Chamber of Commerce .
"But there is now a tendency
to inappropriately conflate national security and law enforcement with ...
commercial privacy practices, which has put a damper on rational debate."
The TTIP and the
Trans-Pacific Partnership (TPP) talks are billed as next-generation trade
negotiations, covering not only tariffs and goods trade but also common
standards and goals in areas ranging from labor standards and environmental
protection to intellectual property and data flows.
The last two issues are key
for digital trade, which encompasses everything from U.S. cherry farmers
selling direct to Chinese families via Alibaba Group Holdings' Tmall electronic
shopping platform to plane maker Boeing monitoring in-flight
diagnostic data on-line.
A 2011 report by the
McKinsey Global Institute found almost $8 trillion changed hands each year
through e-commerce, something that explains the keen interest IT firms and
industry associations are taking in the trade agreements.
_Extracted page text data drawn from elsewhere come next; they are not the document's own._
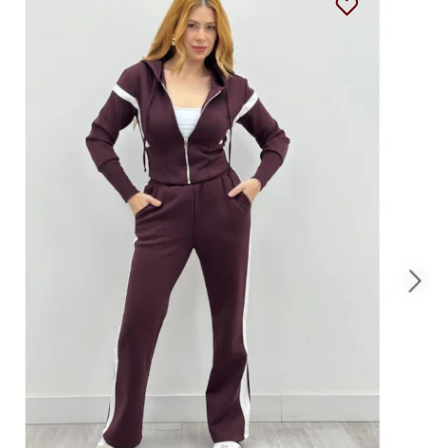
31%
OFF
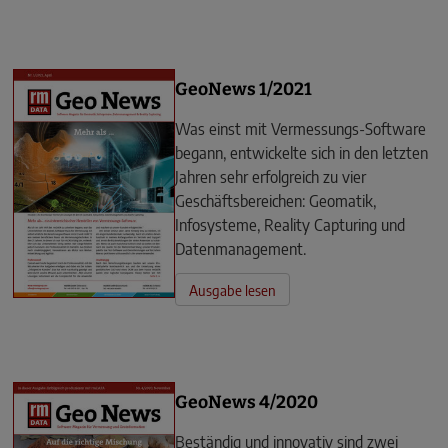
GeoNews 1/2021
Was einst mit Vermessungs-Software
begann, entwickelte sich in den letzten
Jahren sehr erfolgreich zu vier
Geschäftsbereichen: Geomatik,
Infosysteme, Reality Capturing und
Datenmanagement.
Ausgabe lesen
GeoNews 4/2020
Beständig und innovativ sind zwei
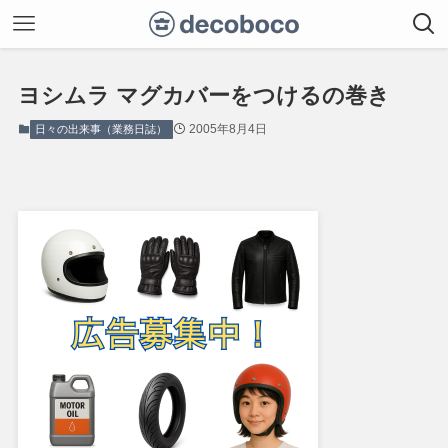
ヨシムラ マグカバーをつけるの巻き
2005年8月4日
日々の出来事（業務日誌）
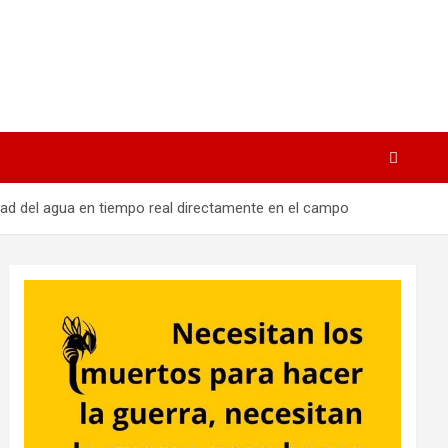
lidad del agua en tiempo real directamente en el campo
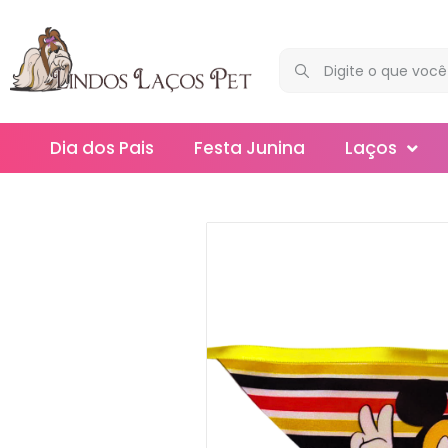
Dia dos Pais
Festa Junina
Laços
Maxi
Médios
Mega
Mini
Slim
Splash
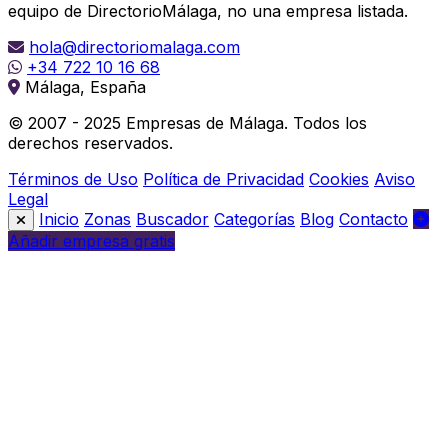
equipo de DirectorioMálaga, no una empresa listada.
hola@directoriomalaga.com
+34 722 10 16 68
Málaga, España
© 2007 - 2025 Empresas de Málaga. Todos los
derechos reservados.
Términos de Uso
Política de Privacidad
Cookies
Aviso
Legal
Inicio
Zonas
Buscador
Categorías
Blog
Contacto
Añadir empresa gratis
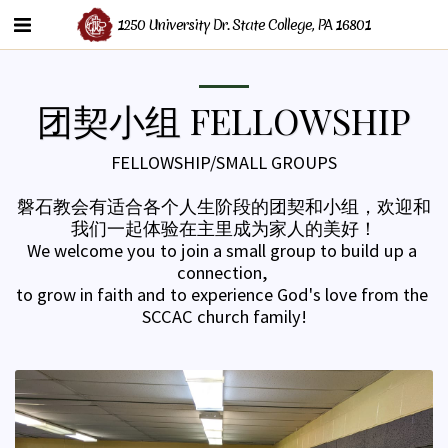
1250 University Dr. State College, PA 16801
团契小组 FELLOWSHIP
FELLOWSHIP/SMALL GROUPS

磐石教会有适合各个人生阶段的团契和小组，欢迎和
我们一起体验在主里成为家人的美好！

We welcome you to join a small group to build up a 
connection, 

to grow in faith and to experience God's love from the 
SCCAC church family!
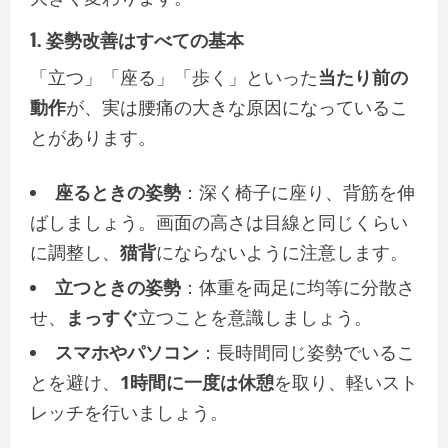
1. 姿勢改善はすべての基本
「立つ」「座る」「歩く」といった
当たり前の
動作
が、実は腰痛の大きな原因になっているこ
とがあります。
座るときの姿勢
：深く椅子に座り、背筋を伸
ばしましょう。画面の高さは目線と同じくらい
に調整し、
猫背
にならないように注意します。
立つときの姿勢
：体重を両足に均等に分散さ
せ、
まっすぐ
立つことを意識しましょう。
スマホやパソコン
：長時間同じ姿勢でいるこ
とを避け、
1時間に一度は休憩
を取り、軽いスト
レッチを行いましょう。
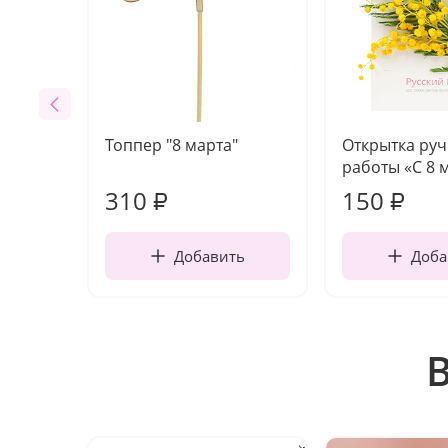
Топпер "8 марта"
Открытка ру
работы «С 8 
310
150
₽
₽
Добавить
Доба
According to data compiled by the Sunlight Foundation, the computing
and IT industry has been the second-biggest lobbyist on the TPP, after the
pharmaceutical industry.
Industry groups such as the
Software & Information Industry Association say free exchange of data is
the key focus.
"For SIIA and its
members, the most crucial issue in the trade agreements under negotiation is to
get provisions permitting cross-border data flows," said Carl Schonander,
international public policy director at SIIA, whose members include Reuters
News parentThomson Reuters .
BSA the Software Alliance,
an advocacy group for the software industry has warned that TPP partners
Australia, Canada, Chile, Mexico, Peru and Vietnam are among countries adopting
or proposing rules banning or limiting companies from transferring personal
information off-shore. This might mean U.S. companies have to set up local
servers in every country.
"Data flows are the
lifeblood of the digital economy," said BSA policy director David
Ohrenstein. "Trade agreements (must) ensure borders are open to data
flows."
In an ideal world for IT
companies, countries signing the TPP would promise not to impede cross-border
data flows or make companies set up local servers.
U.S-based lobbyists expect
those provisions to make it in, possibly with exceptions, but say work is still
needed to convince trading partners to promise that any new regulations -
including on privacy - will not restrict trade unnecessarily.
In Europe, where the
backlash against U.S. spying has been the strongest, policymakers want changes
by mid-2014 to the Safe Harbor Agreement, which allows U.S. companies with
European-level privacy standards access to European data.
An opinion poll by the
Atlantic Council and the Bertelsmann Foundation found rules governing cross
border data flows and the alignment of privacy protections were among the most contentious
and important, issues in the U.S.-Europe talks.
Atlantic Council Vice
President Fran Burwell said it would be hard to get support from theEuropean
Parliament or
countries like Germany without an agreement on data protection.
"I think the big
concession that (the U.S.) will have to make will be in the data privacy
area," she said.
Tension is also brewing
over intellectual property. U.S. music, book and software companies see piracy
of copyright material as the biggest threat to their exports, while companies
like Google worry about being held responsible for the actions of clients on
their networks.
Data privacy group
Electronic Frontier Foundation said proposals in draft TPP chapters would
restrict flexibility in allowing fair use of copyright materials and encourage
low-quality software patents by setting the bar too low.
A group of 29 smaller tech
companies wrote to U.S.
Senate Finance Committee ChairmanRon
Wyden last week
and warned against including harsher criminal penalties for minor copyright
infringements in the TPP. The committee has jurisdiction over trade issues in
the U.S.
Congress .
"Reddit is a platform
the same way that the telephone is a platform," said Erik Martin, general
manager of on-line news hub Reddit, one of the signatories to the letter.
"To put so much burden
on the providers to deal with problems from individual users is just really
going to put a chill on investment and put a chill on innovation."